Солнечный свет блистательно проникал в уголок, в раннюю пору дня; но, когда на улицах становилось жарко, уголок был в тени, но не в такой отдаленной тени, чтобы вы не могли видеть на улице всей яркости солнечного блеска. Это было прохладное место, спокойное, но веселое, чудное место для эхо, чудное убежище от шумных улиц.

Здесь, у такой пристани, должна бы остановиться спокойная барка, и она причалила к ней. Доктор занимал два этажа большого, но такого дома, где люди занимались днем различными ремеслами, хотя мало слышно было о них; ночью же они совершенно покидали дом. В строении назади, куда проходили через двор, где клён шумел своими зелеными листьями, делали будто-бы органы, чеканили серебро и выбивал золото какой-то гигант, которого золотая рука высовывалась из стены прихожей и который, повидимому, превратившись сам в драгоценный металл, грозил подобным же превращением всем посетителям. Об этих ремеслах, об одиноком жильце, который, говорили, жил наверху, о неизвестном бассонном мастере, имевшем, как утверждали, контору внизу, немного было слышно и еще менее было видно их. Иногда проходил через прихожую заблудший работник; иногда заглядывал сюда чужой человек; иногда вы слышали через двор отдаленное дребезжанье или удары золотого гиганта. То были, однакожь, одни исключения, доказывавшия правило, что воробьи, на клёне позади дома, и эхо, в уголку впереди его, распоряжались по-своему с утра воскресенья до субботней ночи.
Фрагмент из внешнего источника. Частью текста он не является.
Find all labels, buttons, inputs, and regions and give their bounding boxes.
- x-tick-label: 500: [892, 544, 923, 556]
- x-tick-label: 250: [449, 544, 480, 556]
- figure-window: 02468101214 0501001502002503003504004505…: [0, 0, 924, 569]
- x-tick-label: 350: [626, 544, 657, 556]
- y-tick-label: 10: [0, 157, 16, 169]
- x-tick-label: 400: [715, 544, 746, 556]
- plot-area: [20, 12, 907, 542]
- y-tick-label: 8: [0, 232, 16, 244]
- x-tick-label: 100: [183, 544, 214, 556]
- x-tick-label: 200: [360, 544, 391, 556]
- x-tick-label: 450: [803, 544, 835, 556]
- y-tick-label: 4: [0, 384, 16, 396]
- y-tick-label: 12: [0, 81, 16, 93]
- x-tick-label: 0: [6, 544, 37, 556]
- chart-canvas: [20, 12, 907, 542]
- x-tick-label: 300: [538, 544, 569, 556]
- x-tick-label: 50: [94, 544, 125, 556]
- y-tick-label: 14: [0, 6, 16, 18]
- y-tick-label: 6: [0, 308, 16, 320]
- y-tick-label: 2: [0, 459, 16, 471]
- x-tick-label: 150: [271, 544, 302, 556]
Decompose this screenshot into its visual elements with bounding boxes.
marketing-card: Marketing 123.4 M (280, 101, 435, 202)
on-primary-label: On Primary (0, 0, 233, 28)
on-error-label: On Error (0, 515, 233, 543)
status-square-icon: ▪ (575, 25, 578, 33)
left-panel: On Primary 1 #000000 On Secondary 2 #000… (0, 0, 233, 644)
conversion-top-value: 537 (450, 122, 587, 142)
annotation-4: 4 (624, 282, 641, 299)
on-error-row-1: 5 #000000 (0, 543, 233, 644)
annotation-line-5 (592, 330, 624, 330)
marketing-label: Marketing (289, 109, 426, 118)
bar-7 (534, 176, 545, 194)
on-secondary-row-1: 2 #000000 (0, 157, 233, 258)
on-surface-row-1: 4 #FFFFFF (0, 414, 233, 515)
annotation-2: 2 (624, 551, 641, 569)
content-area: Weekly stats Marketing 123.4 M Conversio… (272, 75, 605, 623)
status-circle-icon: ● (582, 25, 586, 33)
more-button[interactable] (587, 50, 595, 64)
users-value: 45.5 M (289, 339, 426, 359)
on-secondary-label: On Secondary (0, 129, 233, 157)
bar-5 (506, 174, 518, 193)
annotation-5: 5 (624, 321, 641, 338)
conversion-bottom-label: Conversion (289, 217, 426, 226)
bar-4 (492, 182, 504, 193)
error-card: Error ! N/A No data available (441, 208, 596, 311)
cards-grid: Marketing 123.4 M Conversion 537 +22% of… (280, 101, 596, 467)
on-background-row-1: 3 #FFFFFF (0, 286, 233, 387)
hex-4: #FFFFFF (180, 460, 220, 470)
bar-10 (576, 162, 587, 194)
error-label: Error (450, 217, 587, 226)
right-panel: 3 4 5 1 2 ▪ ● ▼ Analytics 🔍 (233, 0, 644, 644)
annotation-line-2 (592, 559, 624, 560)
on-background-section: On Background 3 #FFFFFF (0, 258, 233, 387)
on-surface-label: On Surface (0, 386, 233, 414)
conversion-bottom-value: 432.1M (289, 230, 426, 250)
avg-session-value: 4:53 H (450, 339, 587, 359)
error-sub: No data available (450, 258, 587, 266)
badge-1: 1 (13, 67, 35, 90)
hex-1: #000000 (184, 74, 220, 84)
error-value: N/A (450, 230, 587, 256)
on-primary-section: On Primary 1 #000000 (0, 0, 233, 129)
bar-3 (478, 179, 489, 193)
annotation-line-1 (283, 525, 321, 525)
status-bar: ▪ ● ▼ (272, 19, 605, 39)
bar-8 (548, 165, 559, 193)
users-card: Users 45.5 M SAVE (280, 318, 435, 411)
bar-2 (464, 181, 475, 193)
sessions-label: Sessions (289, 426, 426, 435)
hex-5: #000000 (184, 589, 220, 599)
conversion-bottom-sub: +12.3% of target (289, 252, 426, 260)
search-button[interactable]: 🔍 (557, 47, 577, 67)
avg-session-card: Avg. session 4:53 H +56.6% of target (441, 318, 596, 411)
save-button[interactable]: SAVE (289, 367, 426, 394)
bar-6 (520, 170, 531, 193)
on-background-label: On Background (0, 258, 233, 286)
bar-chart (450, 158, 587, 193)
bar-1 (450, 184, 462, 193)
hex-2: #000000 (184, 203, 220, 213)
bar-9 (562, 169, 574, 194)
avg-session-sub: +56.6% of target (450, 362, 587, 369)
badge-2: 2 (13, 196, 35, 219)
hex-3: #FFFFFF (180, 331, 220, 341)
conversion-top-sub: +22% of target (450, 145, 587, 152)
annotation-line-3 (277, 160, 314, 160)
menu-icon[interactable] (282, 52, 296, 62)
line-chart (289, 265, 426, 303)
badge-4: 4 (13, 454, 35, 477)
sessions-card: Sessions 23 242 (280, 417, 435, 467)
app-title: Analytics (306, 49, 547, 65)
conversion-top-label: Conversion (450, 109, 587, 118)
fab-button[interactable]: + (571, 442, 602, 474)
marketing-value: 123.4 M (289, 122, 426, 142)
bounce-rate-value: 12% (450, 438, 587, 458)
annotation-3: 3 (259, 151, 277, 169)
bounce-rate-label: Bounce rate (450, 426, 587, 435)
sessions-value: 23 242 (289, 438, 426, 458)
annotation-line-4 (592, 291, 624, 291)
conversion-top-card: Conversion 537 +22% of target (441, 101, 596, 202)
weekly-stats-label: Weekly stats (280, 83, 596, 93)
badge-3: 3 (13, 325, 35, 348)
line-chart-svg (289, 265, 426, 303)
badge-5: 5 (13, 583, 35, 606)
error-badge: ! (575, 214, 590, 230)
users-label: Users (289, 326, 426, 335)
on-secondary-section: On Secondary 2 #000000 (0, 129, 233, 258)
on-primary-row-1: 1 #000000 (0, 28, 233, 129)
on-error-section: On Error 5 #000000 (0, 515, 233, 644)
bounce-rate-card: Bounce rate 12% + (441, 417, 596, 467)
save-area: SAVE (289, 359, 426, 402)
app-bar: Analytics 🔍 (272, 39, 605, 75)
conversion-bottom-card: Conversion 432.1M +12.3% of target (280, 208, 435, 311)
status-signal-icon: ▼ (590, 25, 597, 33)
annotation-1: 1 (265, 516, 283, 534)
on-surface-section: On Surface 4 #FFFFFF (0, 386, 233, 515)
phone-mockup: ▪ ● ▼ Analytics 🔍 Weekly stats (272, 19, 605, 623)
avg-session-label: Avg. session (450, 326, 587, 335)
Доктор Макет принимал здесь пациентов, привлеченных его старою репутациею, теперь возобновленною ходившими слухами о его истории. Его ученые сведения, его наблюдательность и искусство в производстве опытов, кроме-того, сделали его необходимым человеком, и он заработывал, сколько ему было нужно.

Все это было на уме, в памяти и в глазах мистера Джарвиса Лори, когда он позвонил в колокольчик у двери спокойного дома в углу, в это прекрасное воскресенье, после полудня.

-- Доктор Манет дома?

-- Его ожидают.

-- Мисс Люси дома?

-- Ее ожидают.

-- Мисс Просс дома?

-- Кажется, дома; но служанка с точностью не может угадать намерений мисс Просс, желает ли она допустить, или отвергнуть этот факт.
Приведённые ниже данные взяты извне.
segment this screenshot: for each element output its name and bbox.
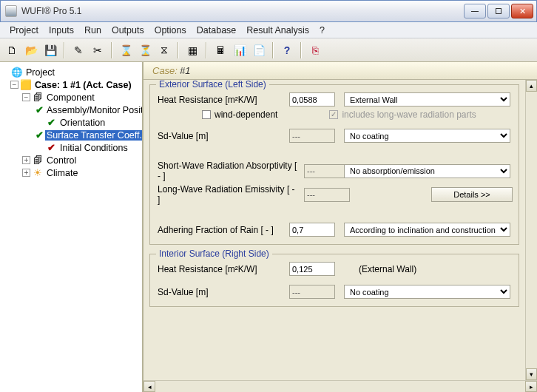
- check-incomplete-icon: ✔: [45, 142, 57, 153]
- tree-control[interactable]: + 🗐 Control: [1, 154, 141, 166]
- toolbar-separator: [64, 42, 65, 58]
- tool-icon-1[interactable]: ✎: [70, 41, 87, 59]
- menu-project[interactable]: Project: [4, 23, 44, 38]
- menu-outputs[interactable]: Outputs: [107, 23, 149, 38]
- hourglass-icon[interactable]: ⌛: [117, 41, 135, 59]
- tree-orientation[interactable]: ✔ Orientation: [1, 116, 141, 129]
- tree-case[interactable]: − 🟨 Case: 1 #1 (Act. Case): [1, 78, 141, 91]
- menu-inputs[interactable]: Inputs: [44, 23, 79, 38]
- titlebar: WUFI® Pro 5.1 ✕: [0, 0, 537, 22]
- menu-options[interactable]: Options: [149, 23, 192, 38]
- chart-icon[interactable]: 📊: [231, 41, 249, 59]
- grid-icon[interactable]: ▦: [183, 41, 201, 59]
- tree-climate[interactable]: + ☀ Climate: [1, 166, 141, 179]
- help-icon[interactable]: ?: [278, 41, 296, 59]
- sd-value-select[interactable]: No coating: [344, 285, 510, 299]
- rain-fraction-label: Adhering Fraction of Rain [ - ]: [158, 225, 283, 235]
- expand-icon[interactable]: +: [22, 156, 30, 164]
- save-icon[interactable]: 💾: [41, 41, 59, 59]
- component-icon: 🗐: [32, 92, 44, 103]
- sd-value-label: Sd-Value [m]: [158, 287, 283, 297]
- open-file-icon[interactable]: 📂: [22, 41, 40, 59]
- menu-result-analysis[interactable]: Result Analysis: [241, 23, 314, 38]
- case-header: Case: #1: [143, 62, 537, 80]
- menubar: Project Inputs Run Outputs Options Datab…: [0, 22, 537, 38]
- calc-icon[interactable]: 🖩: [212, 41, 229, 59]
- tree-root[interactable]: 🌐 Project: [1, 66, 141, 78]
- window-controls: ✕: [464, 4, 533, 18]
- exit-icon[interactable]: ⎘: [306, 41, 324, 59]
- toolbar: 🗋 📂 💾 ✎ ✂ ⌛ ⏳ ⧖ ▦ 🖩 📊 📄 ? ⎘: [0, 38, 537, 62]
- toolbar-separator: [272, 42, 274, 58]
- heat-resistance-label: Heat Resistance [m²K/W]: [158, 95, 283, 105]
- minimize-button[interactable]: [464, 4, 486, 18]
- app-icon: [5, 5, 17, 17]
- group-legend: Exterior Surface (Left Side): [156, 80, 269, 89]
- climate-icon: ☀: [32, 167, 44, 178]
- toolbar-separator: [178, 42, 179, 58]
- toolbar-separator: [206, 42, 207, 58]
- main-area: 🌐 Project − 🟨 Case: 1 #1 (Act. Case) − 🗐…: [0, 62, 537, 392]
- sd-value-input: [289, 129, 335, 143]
- hourglass-batch-icon[interactable]: ⧖: [155, 41, 173, 59]
- case-icon: 🟨: [20, 79, 32, 90]
- scroll-track[interactable]: [526, 92, 537, 368]
- control-icon: 🗐: [32, 155, 44, 166]
- scroll-track[interactable]: [155, 381, 525, 392]
- scroll-right-icon[interactable]: ▸: [525, 381, 537, 392]
- longwave-label: Long-Wave Radiation Emissivity [ - ]: [158, 184, 298, 205]
- check-icon: ✔: [36, 129, 44, 141]
- longwave-input: [304, 188, 350, 202]
- group-legend: Interior Surface (Right Side): [156, 249, 272, 259]
- heat-resistance-input[interactable]: [289, 262, 335, 276]
- tree-assembly[interactable]: ✔ Assembly/Monitor Positions: [1, 104, 141, 116]
- vertical-scrollbar[interactable]: ▴ ▾: [525, 80, 537, 380]
- heat-resistance-label: Heat Resistance [m²K/W]: [158, 264, 283, 274]
- longwave-checkbox-row: ✓ includes long-wave radiation parts: [329, 109, 476, 120]
- project-tree[interactable]: 🌐 Project − 🟨 Case: 1 #1 (Act. Case) − 🗐…: [0, 62, 143, 392]
- menu-run[interactable]: Run: [79, 23, 107, 38]
- tree-surface-transfer-coeff[interactable]: ✔ Surface Transfer Coeff.: [1, 129, 141, 141]
- wind-dependent-checkbox-row[interactable]: wind-dependent: [202, 109, 277, 120]
- maximize-button[interactable]: [487, 4, 510, 18]
- scroll-left-icon[interactable]: ◂: [143, 381, 155, 392]
- rain-fraction-select[interactable]: According to inclination and constructio…: [344, 223, 510, 237]
- shortwave-label: Short-Wave Radiation Absorptivity [ - ]: [158, 160, 298, 181]
- collapse-icon[interactable]: −: [22, 93, 30, 101]
- rain-fraction-input[interactable]: [289, 223, 335, 237]
- globe-icon: 🌐: [11, 67, 23, 78]
- check-icon: ✔: [45, 117, 57, 128]
- window-title: WUFI® Pro 5.1: [21, 6, 464, 16]
- scroll-up-icon[interactable]: ▴: [526, 80, 537, 92]
- check-icon: ✔: [36, 104, 44, 115]
- sd-value-select[interactable]: No coating: [344, 129, 510, 143]
- hourglass-stop-icon[interactable]: ⏳: [136, 41, 154, 59]
- shortwave-select[interactable]: No absorption/emission: [344, 164, 510, 178]
- content-panel: Case: #1 ▴ ▾ Exterior Surface (Left Side…: [143, 62, 537, 392]
- heat-resistance-note: (External Wall): [359, 264, 416, 274]
- expand-icon[interactable]: +: [22, 169, 30, 177]
- close-button[interactable]: ✕: [511, 4, 533, 18]
- toolbar-separator: [111, 42, 112, 58]
- new-file-icon[interactable]: 🗋: [3, 41, 21, 59]
- tree-component[interactable]: − 🗐 Component: [1, 91, 141, 104]
- checkbox-icon[interactable]: [202, 110, 211, 119]
- report-icon[interactable]: 📄: [250, 41, 268, 59]
- heat-resistance-input[interactable]: [289, 92, 335, 107]
- details-button[interactable]: Details >>: [431, 187, 513, 202]
- toolbar-separator: [300, 42, 302, 58]
- menu-help[interactable]: ?: [314, 23, 330, 38]
- sd-value-input: [289, 285, 335, 299]
- exterior-surface-group: Exterior Surface (Left Side) Heat Resist…: [149, 84, 519, 245]
- heat-resistance-select[interactable]: External Wall: [344, 92, 510, 107]
- sd-value-label: Sd-Value [m]: [158, 131, 283, 141]
- tool-icon-2[interactable]: ✂: [89, 41, 107, 59]
- shortwave-input: [304, 164, 350, 178]
- interior-surface-group: Interior Surface (Right Side) Heat Resis…: [149, 254, 519, 307]
- scroll-down-icon[interactable]: ▾: [526, 368, 537, 380]
- horizontal-scrollbar[interactable]: ◂ ▸: [143, 380, 537, 392]
- menu-database[interactable]: Database: [192, 23, 242, 38]
- form-scroll-pane: ▴ ▾ Exterior Surface (Left Side) Heat Re…: [143, 80, 537, 380]
- collapse-icon[interactable]: −: [10, 81, 18, 89]
- tree-initial-conditions[interactable]: ✔ Initial Conditions: [1, 141, 141, 154]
-- Я сам здесь дома, сказал мистер Лори: - и отправлюсь наверх.

Хотя для дочери доктора её отечество было совершенно-неизвестно, но в ней, казалось, было врожденным искусство сделать многое из небольших средств - искусство, составляющее одно из самых полезных и приятных качеств французского характера. Мёбель была проста; по она была убрана множеством маленьких украшений, неимевших в себе никакой цены, кроме вкуса и воображения, и делала самый приятный эффект. Размещение всех предметов в комнате, начиная от самых крупных и оканчивая мелочами, расположение цветов, изящное разнообразие и контраст, до которых обыкновенно достигают вниманием к мелочам нежные руки, светлые глаза и здравый смысл, были так приятны, так ясно обнаруживали мастера дела, что даже самые стулья и столы, казалось, спрашивали мистера Лори, оглядывавшого вокруг себя, с особенным выражением, теперь ему очень-хорошо известным, нравятся ли они ему.

В этом этаже были три комнаты; двери, которыми оне сообщались, были открыты, чтобы воздух проходил свободно в них. Мистер Лори, наблюдая с улыбкою все, что открывал вокруг себя, переходил из одной комнаты в другую. Первая была самая парадная комната, и в этой находились птицы Люси, её цветы, книги, письменный ящик, рабочий стол и ящик с красками; вторая была приемная комната доктора, служившая вместе столовою; третья, испещренная безпокойною тенью клёна, находившагося на дворе, была спальнею доктора, и здесь в углу стояли скамья башмачника и поднос с инструментами, теперь бывшие без употребления, как некогда стояли они в пятом этаже печального дома, с винным погребом, в Предместьи Святого Антония в Париже.

-- Я удивляюсь, сказал мистер Лори, остановив на них свой взгляд: - что он сохраняет при себе это вечное напоминание своих страданий.

-- Чему тут удивляться? был отрывистый вопрос, заставивший его вздрогнуть.

Его предложила мис Просс, дикая красная женщина с сильною рукою, с которою он в первый раз познакомился в Дувре, в отели Ройяль-Джорж и с-тех-пор сошелся ближе.

-- Я думал, начал мистер Лори.

-- Вы думали! сказала мисс Просс.

-- Как ваше здоровье? спросила эта леди отрывисто, с желанием, однакож, показать, что она не чувствовала против него ни малейшей злобы.

-- Мое здоровье довольно-хорошо. Благодарю вас, отвечал мистер Лори с кротостью: - как вы?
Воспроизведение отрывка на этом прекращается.